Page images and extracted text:

___

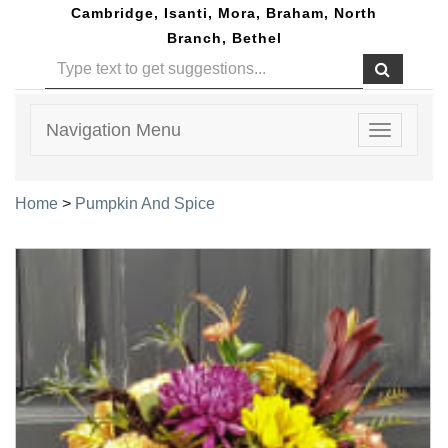
Cambridge, Isanti, Mora, Braham, North
Branch, Bethel
Navigation Menu
Toggle
navigatio
Home
>
Pumpkin And Spice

___

_Problem details_
Every record gets retyped exactly; no picture goes into the copy.

_Written response_
Cambridge, Isanti, Mora, Braham, North
Branch, Bethel
Navigation Menu
Toggle
navigatio
Home
>
Pumpkin And Spice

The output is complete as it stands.